> _TASK INSTRUCTIONS_
The answer should hold every line of the listing, unchanged and free of images.

> _RECORDS FOR PROCESSING_
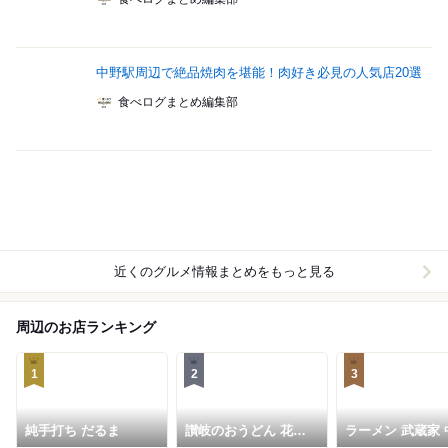
中野駅周辺で絶品焼肉を堪能！肉好き必見の人気店20選
食べログまとめ編集部
近くのグルメ情報まとめをもっと見る
周辺のお店ランキング
1
2
3
純手打ち だるま
讃岐のおうどん 花は
ラーメン 武蔵家 
咲く 新中野本店
本店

> _ANSWER FOR THIS EXERCISE_
中野駅周辺で絶品焼肉を堪能！肉好き必見の人気店20選
食べログまとめ編集部
近くのグルメ情報まとめをもっと見る
周辺のお店ランキング
1
2
3
純手打ち だるま
讃岐のおうどん 花は
ラーメン 武蔵家 
咲く 新中野本店
本店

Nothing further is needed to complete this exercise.